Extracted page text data
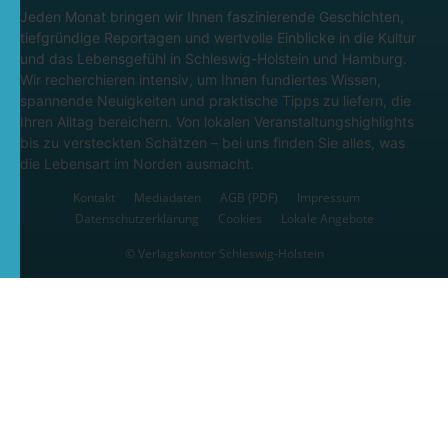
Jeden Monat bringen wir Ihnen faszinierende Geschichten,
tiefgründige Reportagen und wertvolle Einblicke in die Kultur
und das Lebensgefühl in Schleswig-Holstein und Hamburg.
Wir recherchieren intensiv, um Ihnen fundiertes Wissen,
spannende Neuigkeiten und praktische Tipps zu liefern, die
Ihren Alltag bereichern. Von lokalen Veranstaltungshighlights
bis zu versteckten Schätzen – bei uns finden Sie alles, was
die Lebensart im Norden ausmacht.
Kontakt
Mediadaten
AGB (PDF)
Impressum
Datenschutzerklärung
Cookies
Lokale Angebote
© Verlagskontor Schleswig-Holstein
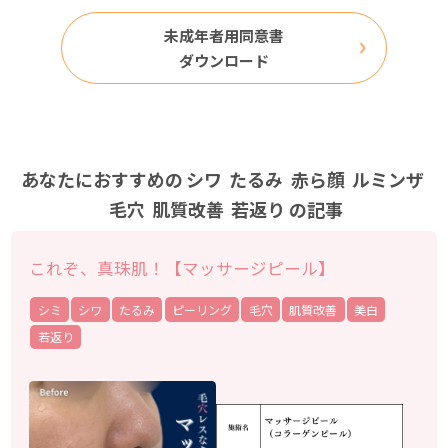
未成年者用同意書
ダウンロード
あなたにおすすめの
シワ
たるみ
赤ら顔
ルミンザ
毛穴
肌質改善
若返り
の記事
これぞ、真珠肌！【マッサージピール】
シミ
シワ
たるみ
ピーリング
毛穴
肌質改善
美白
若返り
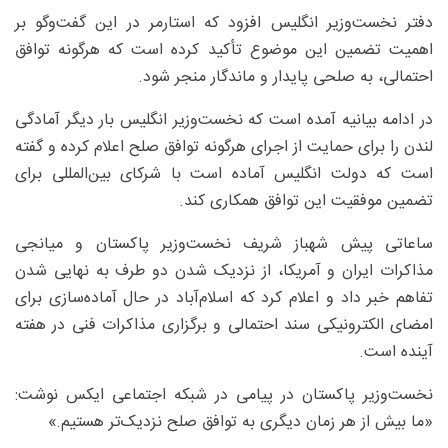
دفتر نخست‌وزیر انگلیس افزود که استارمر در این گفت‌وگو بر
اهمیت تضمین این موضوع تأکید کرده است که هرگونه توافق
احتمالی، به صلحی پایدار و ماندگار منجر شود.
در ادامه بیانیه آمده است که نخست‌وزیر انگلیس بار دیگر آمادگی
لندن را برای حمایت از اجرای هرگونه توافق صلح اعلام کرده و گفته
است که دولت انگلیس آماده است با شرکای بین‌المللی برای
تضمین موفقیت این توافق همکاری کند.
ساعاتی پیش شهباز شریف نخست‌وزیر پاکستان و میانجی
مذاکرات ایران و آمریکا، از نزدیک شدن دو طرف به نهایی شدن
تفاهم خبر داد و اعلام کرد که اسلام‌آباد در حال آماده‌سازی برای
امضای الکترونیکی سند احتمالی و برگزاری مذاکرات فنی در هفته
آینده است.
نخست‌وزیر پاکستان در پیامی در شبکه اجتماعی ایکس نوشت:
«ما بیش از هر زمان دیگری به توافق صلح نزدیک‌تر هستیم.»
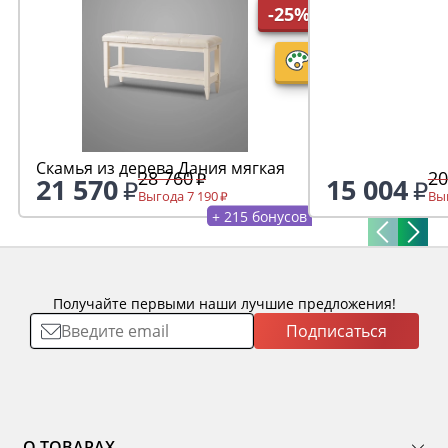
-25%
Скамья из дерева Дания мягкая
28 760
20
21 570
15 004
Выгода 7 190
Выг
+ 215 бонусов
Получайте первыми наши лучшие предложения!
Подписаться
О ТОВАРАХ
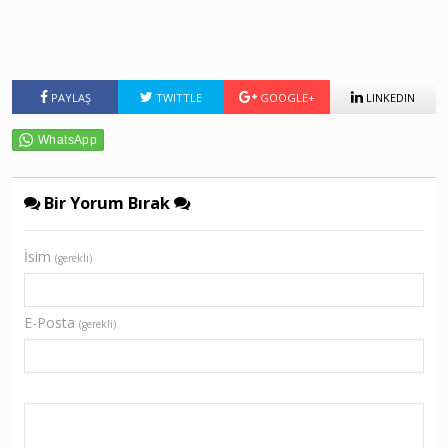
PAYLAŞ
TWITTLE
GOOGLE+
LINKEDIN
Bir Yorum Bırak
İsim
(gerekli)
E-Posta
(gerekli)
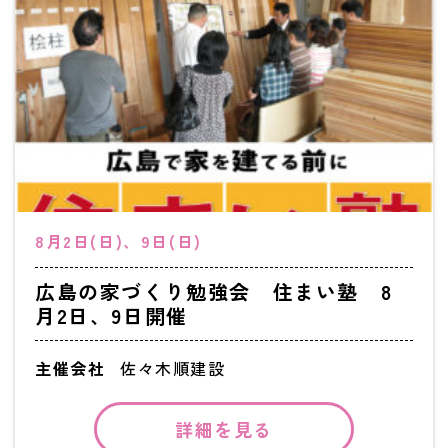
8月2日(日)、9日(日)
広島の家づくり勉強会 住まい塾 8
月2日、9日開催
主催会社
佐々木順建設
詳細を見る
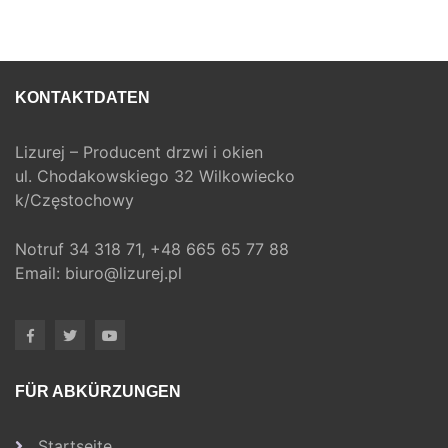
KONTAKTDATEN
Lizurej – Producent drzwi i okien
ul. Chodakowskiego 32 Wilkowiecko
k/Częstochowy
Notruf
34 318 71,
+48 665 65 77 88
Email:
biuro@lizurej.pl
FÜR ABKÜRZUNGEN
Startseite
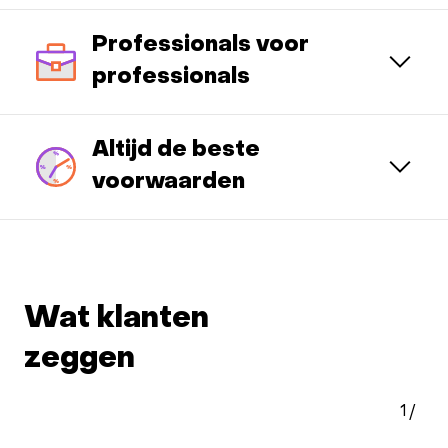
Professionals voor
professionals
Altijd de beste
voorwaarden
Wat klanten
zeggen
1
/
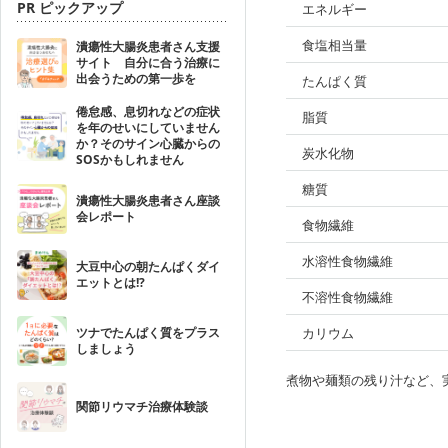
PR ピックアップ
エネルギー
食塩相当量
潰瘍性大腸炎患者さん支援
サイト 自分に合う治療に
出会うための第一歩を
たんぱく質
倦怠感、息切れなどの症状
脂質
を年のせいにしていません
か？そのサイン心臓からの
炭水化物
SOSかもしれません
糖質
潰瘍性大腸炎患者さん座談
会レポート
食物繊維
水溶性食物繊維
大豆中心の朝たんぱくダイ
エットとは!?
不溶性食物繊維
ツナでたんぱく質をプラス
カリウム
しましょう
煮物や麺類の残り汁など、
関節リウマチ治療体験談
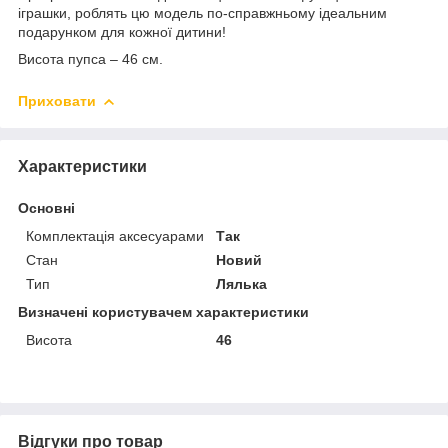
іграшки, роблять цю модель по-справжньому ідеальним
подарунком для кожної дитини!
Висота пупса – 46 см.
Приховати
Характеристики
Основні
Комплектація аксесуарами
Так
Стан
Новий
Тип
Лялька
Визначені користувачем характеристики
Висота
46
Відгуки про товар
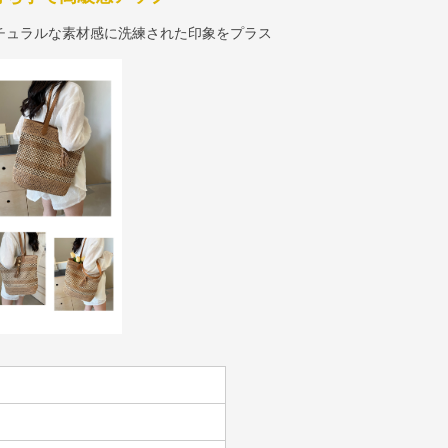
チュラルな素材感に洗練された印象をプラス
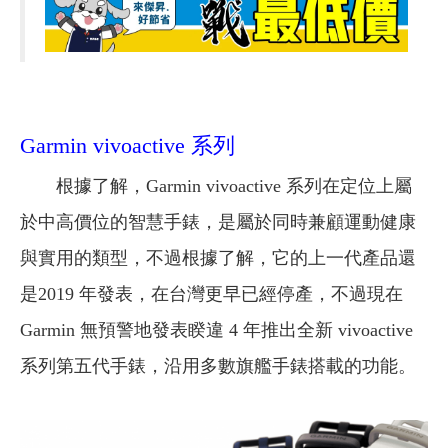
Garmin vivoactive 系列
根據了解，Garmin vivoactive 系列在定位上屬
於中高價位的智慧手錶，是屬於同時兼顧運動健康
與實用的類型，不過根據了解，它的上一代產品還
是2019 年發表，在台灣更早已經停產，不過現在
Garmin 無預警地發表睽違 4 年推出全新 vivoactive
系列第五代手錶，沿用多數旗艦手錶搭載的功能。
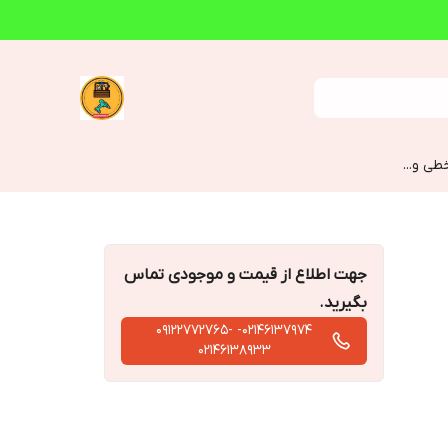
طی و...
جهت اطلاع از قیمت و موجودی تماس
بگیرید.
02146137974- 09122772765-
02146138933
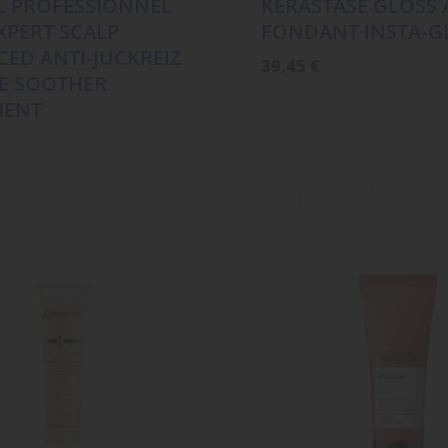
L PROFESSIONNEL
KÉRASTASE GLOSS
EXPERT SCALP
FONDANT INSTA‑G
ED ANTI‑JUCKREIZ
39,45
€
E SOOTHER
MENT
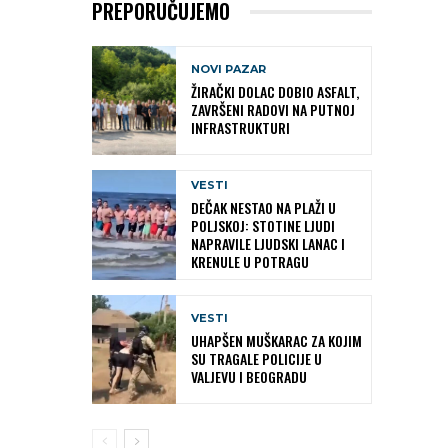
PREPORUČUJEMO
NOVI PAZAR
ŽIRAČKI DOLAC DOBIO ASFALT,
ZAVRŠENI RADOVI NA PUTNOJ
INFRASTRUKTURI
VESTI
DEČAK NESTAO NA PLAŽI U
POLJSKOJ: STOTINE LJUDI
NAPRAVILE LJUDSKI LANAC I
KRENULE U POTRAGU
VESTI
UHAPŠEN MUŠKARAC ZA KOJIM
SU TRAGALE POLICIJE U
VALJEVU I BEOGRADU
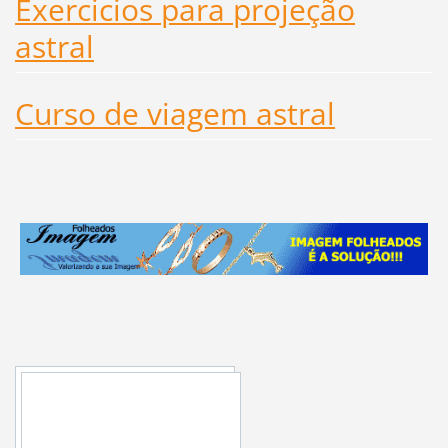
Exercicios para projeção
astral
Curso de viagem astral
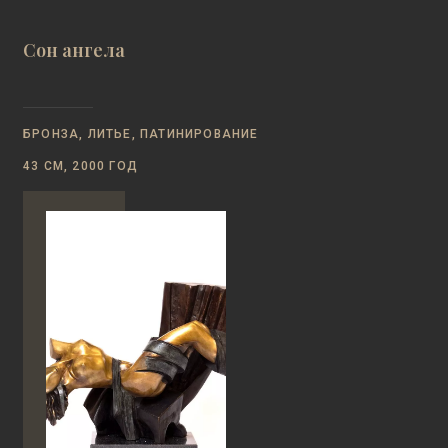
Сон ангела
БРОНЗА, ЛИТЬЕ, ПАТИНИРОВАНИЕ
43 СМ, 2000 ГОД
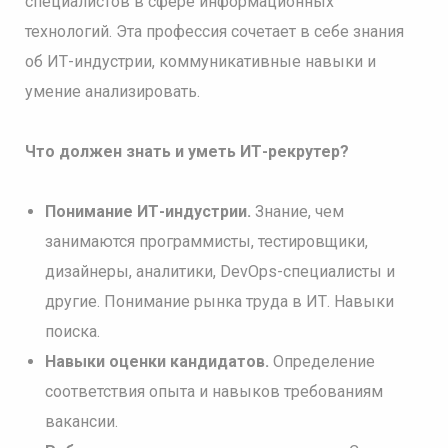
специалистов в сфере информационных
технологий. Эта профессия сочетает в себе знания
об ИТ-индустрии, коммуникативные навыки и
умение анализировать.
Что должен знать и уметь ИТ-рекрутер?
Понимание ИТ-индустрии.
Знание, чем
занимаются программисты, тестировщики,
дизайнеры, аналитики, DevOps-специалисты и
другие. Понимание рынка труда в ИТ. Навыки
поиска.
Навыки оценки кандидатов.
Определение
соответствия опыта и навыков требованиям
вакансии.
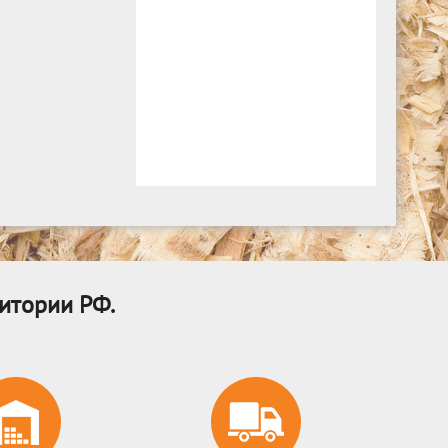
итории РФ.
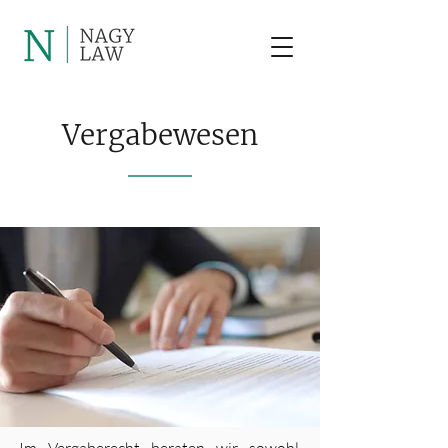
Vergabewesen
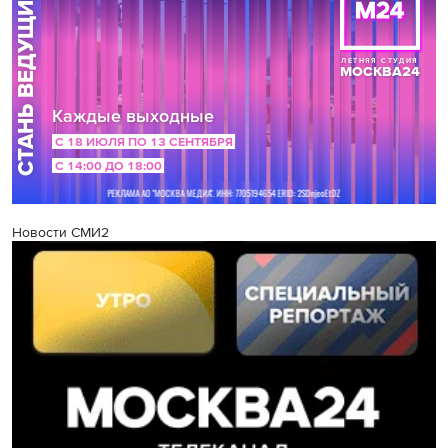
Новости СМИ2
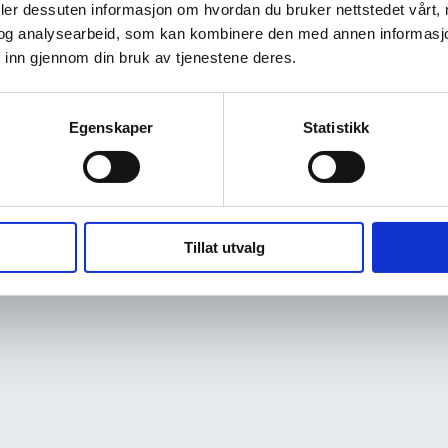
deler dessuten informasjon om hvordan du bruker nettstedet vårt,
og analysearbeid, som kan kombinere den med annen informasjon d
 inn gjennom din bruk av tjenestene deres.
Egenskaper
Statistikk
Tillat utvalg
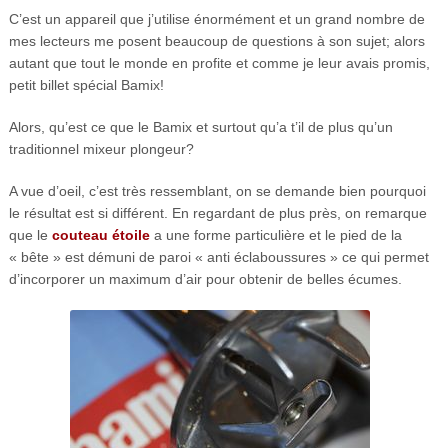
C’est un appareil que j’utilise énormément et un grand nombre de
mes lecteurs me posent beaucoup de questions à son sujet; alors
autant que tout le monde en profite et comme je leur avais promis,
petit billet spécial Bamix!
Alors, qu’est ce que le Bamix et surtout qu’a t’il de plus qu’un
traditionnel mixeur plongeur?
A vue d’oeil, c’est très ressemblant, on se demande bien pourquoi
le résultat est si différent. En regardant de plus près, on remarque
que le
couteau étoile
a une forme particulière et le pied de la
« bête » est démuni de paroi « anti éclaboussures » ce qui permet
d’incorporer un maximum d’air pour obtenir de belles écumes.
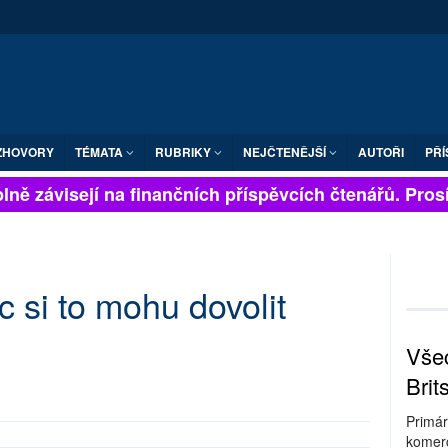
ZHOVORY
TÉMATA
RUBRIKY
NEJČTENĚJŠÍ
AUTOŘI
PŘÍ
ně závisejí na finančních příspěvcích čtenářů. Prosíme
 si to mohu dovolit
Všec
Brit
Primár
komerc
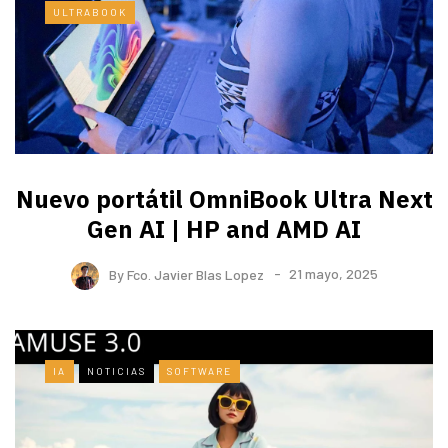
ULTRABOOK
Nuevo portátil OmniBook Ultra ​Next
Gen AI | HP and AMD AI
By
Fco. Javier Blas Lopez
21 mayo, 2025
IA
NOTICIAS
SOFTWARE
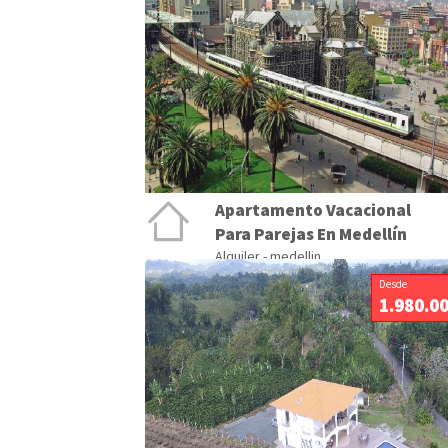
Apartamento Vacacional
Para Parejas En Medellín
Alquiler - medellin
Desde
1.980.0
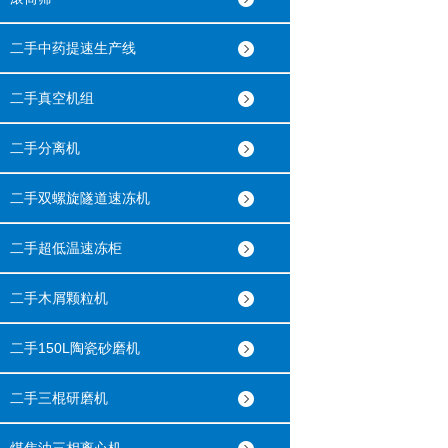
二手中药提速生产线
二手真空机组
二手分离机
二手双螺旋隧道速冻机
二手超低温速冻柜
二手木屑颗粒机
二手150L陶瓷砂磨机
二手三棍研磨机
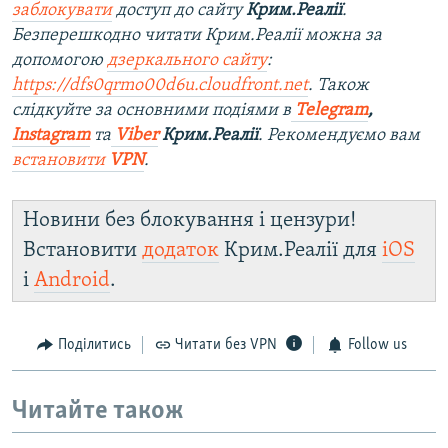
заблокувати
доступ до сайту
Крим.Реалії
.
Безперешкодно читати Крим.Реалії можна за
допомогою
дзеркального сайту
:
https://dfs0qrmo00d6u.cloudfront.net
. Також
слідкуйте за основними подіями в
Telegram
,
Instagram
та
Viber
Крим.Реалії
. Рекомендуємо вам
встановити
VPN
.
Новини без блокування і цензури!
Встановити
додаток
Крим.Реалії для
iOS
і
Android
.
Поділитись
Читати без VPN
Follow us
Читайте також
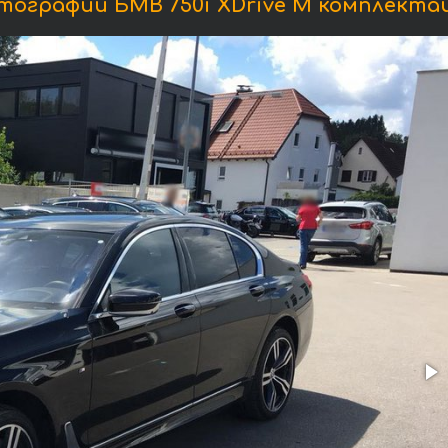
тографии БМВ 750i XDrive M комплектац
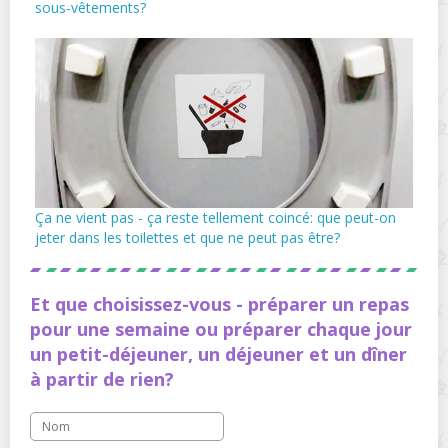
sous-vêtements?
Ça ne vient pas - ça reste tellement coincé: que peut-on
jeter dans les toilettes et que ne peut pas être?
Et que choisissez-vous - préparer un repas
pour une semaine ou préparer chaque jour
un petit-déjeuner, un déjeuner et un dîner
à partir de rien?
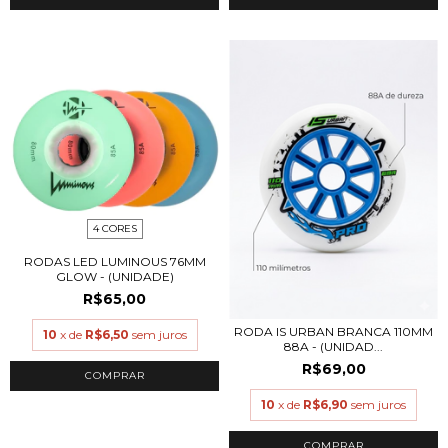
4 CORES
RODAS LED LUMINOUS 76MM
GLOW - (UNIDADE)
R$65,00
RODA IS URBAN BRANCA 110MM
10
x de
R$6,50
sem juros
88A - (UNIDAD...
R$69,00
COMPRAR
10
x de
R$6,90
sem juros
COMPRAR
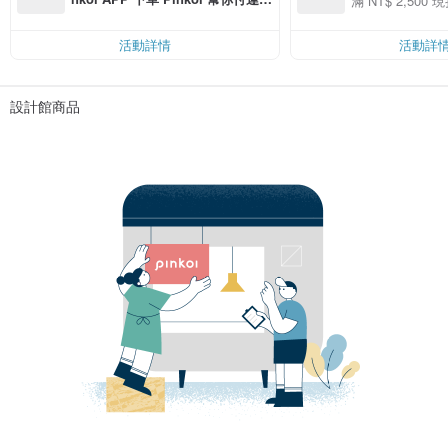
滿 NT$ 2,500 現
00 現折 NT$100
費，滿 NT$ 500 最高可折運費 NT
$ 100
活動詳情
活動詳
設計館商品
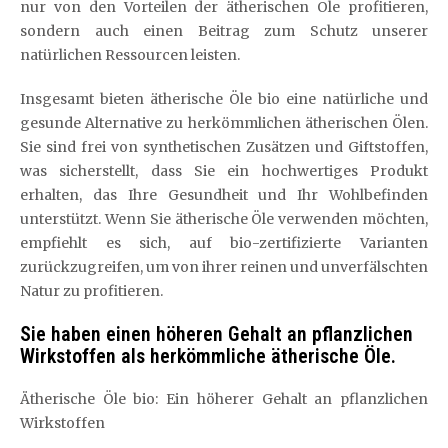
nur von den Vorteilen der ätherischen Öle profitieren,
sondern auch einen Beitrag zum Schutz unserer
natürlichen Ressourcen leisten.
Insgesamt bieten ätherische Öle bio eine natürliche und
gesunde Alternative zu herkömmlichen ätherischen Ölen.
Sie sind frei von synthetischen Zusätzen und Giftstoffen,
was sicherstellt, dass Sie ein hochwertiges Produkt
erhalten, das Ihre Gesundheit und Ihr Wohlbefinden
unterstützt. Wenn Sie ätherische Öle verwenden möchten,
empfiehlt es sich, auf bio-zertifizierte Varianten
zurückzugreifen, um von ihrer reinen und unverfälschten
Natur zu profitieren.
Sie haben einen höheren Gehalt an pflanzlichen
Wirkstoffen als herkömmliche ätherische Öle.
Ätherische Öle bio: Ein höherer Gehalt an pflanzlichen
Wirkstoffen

What you should do => Copy each line containing the word "Крим" from the data.

Exercise response =>
Крим.Реалії
Безперешкодно читати Крим.Реалії можна за
Крим.Реалії
Крим.Реалії для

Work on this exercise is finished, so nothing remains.